Tweet |
MEHMET ERDAL
CHP Genel Başkanı Kemal Kılıçdaroğlu'nun Akbelen ziyaretinin, hani şu “ARABAYA DEĞİL, BARİKATA!” sloganları ile protesto edilip barikatlara yönelmek zorunda bırakıldığı günün bir gün öncesi (27.07.2023) Muğla İdare ve Vergi Mahkemeleri binası karşısındaydık, Akbelen'den gelecek yaşam savunucuları heyetini bekliyorduk; heyet, Akbelen'deki talan ile ilgili yeni bir dava açacak, bizler de o an oraya toplanmış olmakla onlara bir biçimde destek verdiğimizi göstermiş olacaktık.
Muğla İl Örgütü (Sol Parti) başkanımız Zekeriye Kargın ile kaldırımda, ayakta, yan yana durmuş konuşuyorduk. Bizim gibi Akbelen heyetini bekleyenlerin sayısı artmaya başlamıştı. Heyeti getiren aracın kısa bir süre sonra burada olacağı söyleniyordu.
Yanımıza iki kişi yaklaştı; birisi biraz daha yaşlı görünüyor, başında bencileyin saç var-yoktu. Diğeri daha gençten birisiydi. Başında kasketi vardı. Kasketli olan geldi ve doğrudan Zekeriya Kargın'a elini uzattı, “Önümüzdeki yerel seçimde bir kez daha kendinizi saydıracak mısınız?” dedi.
Bu sözü duyduğum anda kan beynime hücum etti. Zekeriya arkadaş bana dönerek “Ahmet Şık” dedi.
Gelenin ve gelir gelmez kendince il başkanımıza laf çarpıtanın TİP (Türkiye İşçi Partisi) Milletvekili Ahmet Şık olduğunu öğrenince kendimi tutamadım: “Evet. Kendimizi bir kez daha saydıracağız. Alper Taş da söylemişti ya 'Biz kendimizi saydırmayı seviyoruz' diye.”
İl başkanımız ve Ahmet Şık ile birlikte gelen kişi ki konuşma içerisinde TİP Köyceğiz İlçe Örgütü Başkanı olduğunu öğrendim, susuyor, biz ikimiz atışıyoruz.
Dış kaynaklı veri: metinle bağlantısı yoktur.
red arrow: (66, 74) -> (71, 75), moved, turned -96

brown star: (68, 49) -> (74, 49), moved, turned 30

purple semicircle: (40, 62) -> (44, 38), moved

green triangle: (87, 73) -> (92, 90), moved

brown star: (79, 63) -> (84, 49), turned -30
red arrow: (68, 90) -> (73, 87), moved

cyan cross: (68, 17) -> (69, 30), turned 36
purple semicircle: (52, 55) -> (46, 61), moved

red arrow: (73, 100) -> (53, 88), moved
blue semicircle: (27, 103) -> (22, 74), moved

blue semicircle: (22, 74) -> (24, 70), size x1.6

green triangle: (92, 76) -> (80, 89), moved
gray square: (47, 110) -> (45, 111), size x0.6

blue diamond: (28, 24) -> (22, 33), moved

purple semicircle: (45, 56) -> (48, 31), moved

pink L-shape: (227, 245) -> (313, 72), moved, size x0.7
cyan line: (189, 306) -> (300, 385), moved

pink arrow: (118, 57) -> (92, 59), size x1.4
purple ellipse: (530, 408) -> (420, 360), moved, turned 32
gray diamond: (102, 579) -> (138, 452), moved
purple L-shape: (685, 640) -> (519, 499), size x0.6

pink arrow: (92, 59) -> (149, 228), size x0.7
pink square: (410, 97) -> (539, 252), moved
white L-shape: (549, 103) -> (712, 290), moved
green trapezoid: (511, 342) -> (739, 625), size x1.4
Ahmet Şık “Alper Taş milletvekili olsa, parlamentoda konuşsa daha iyi olmaz mı?” diyor, ben “Alper eğer konuşmak ve halka hitap etmek istiyorsa gelir burada konuşur, ona engel olan mı var?” diyorum.
Ahmet Şık “Her yerde üçer-beşer oy almanın ne yararı var?” diyor, ben “Kendimizin ne olduğunu görürüz. HDP'nin (Yeşil Sol Parti) oyları üzerinden parlamentoya girmekten daha iyidir,” diyorum.
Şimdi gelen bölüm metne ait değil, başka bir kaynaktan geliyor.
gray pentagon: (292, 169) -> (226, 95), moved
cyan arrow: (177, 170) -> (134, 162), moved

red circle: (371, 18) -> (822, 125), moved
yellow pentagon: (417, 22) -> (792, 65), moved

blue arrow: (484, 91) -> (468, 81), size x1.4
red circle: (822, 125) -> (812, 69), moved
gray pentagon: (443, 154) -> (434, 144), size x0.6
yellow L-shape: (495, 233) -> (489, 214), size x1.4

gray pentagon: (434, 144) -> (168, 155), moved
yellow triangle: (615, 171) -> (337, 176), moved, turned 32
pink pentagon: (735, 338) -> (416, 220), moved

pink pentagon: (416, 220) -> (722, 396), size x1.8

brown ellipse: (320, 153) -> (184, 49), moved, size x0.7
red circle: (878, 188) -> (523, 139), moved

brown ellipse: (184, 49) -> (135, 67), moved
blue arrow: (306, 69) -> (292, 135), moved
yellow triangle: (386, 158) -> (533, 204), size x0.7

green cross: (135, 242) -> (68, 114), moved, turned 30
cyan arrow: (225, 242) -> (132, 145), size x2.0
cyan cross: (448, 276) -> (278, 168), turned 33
Tartışma devam ediyor. Ben 1975 sonrası İzmir'e atıfta bulunuyorum. Var olan gerçekliği biraz abartarak “Devrimci Gençlikçiler olarak 1976 yazında İzmir'de 9-10 kişiydik. Bir yıl sonra Devrimci Yolcular olarak en büyüktük,” diyorum. “Koşullar çok farklı. O dönem geride kaldı.” diyor. “Hep öyle söylerler. Bir yıl sonra biz size (TİP) soracağız 'Sayınız kaç?' diye.”
Birebir her şeyi anımsamak olası değil elbette, konuşma bu minvalde bir süre devam etti. Heyeti taşıyan araç geldi. Konuşma bitti.
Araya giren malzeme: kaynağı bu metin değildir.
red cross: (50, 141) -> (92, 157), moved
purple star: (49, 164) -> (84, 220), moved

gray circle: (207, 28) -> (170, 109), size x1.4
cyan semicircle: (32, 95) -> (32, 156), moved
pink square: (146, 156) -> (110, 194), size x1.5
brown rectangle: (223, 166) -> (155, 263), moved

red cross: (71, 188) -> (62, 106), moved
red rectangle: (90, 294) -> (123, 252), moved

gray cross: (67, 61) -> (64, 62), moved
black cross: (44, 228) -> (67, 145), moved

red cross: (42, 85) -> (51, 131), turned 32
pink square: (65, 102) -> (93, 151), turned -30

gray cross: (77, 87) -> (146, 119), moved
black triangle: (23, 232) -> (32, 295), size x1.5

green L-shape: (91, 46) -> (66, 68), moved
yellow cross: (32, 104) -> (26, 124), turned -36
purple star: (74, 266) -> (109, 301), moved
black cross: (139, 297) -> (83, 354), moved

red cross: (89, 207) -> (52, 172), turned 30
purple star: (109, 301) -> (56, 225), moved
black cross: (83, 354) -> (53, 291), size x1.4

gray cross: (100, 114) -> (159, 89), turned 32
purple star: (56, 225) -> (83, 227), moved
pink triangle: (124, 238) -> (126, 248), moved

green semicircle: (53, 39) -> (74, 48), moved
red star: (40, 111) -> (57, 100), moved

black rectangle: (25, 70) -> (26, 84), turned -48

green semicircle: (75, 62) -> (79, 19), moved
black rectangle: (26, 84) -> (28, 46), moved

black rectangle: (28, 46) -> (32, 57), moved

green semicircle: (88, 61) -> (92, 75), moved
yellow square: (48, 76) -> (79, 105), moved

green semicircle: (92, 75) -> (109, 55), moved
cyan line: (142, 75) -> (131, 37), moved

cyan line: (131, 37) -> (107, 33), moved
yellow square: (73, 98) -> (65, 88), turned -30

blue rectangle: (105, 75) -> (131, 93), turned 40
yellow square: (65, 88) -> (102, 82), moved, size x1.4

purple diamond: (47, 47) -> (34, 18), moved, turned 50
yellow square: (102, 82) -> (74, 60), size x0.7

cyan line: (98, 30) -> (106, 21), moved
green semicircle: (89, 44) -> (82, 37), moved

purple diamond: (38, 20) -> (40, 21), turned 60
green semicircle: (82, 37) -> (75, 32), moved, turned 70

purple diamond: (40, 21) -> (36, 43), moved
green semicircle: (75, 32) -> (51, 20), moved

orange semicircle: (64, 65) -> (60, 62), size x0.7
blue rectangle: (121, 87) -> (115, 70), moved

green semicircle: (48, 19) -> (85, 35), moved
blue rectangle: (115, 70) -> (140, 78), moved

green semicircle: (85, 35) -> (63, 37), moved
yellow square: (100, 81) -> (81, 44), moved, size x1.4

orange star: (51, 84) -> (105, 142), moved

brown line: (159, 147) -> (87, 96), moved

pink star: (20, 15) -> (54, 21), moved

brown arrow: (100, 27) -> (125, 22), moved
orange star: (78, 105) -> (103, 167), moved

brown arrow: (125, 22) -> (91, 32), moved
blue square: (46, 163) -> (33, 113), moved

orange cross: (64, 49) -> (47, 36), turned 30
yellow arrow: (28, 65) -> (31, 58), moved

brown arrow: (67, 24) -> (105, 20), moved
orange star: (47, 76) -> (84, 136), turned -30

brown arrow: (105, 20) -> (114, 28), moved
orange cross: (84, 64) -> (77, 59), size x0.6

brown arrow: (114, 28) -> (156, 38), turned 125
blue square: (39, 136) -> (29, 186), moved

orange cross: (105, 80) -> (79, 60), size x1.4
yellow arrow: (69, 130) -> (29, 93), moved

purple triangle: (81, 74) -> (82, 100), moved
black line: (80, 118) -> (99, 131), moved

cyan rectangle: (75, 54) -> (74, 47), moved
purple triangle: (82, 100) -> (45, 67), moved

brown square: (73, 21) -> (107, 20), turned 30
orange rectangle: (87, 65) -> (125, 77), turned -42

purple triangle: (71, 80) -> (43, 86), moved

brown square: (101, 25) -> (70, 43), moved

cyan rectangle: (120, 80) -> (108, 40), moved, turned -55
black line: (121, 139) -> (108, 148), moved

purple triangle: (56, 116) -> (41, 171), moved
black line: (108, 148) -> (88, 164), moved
Şimdi bunları neden yazıyorum?
Birincisi, Datça'da yaşamını sürdüren ve kendisini hala “sol, sosyalist, devrimci vb...” olarak tanımlayan oldukça çok sayıdaki seçmenin 31 Mart 2024 Yerel Seçimindeki tavırlarını sorgulamak ki bu konu Datça'da yaşamını sürdüren ve özellikle örgütlü olan solcuların, sosyalistlerin, devrimcilerin ilgisine mazhar olmayı beklemektedir.
İkincisi, Anayasa Mahkemesi'nin son verdiği karardan sonra Can Atalay konusunu görüşmek üzere 16.08.2024 günü olağanüstü toplanan TBMM'de konuşmaya başladıktan çok kısa bir süre sonra AKP İzmir Milletvekili Fehmi Alpay Özalan'ın yumruklu saldırısına uğradıktan sonra Ahmet Şık'ın şimdi ne düşündüğünü çok merak ettiğim için.
BirGün Gazetesi, TBMM'ne ve şu an ülkemizin içerisinde bulunduğu siyasi koşullara bakışınıza göre katılırsınız ya da katılmazsınız, Ahmet Şık'ın konuşmasının ilk anlarında saldırıya uğraması sonrası yaşananlardan hareketle 17.08.2024 günü “Meclis'te olmak artık anlamsız” manşetini atmış.
Ahmet Şık saldırıya uğrayıp TBMM'de konuşturulmadıktan sonra da halâ aynı görüşte mi, yani “Konuşmak için TBMM'de olmak şart” şeklinde mi, yoksa “Konuşmak isteyen sol, sosyalist, devrimci birisi için her yer uygun yerdir” şeklinde mi düşünüyor?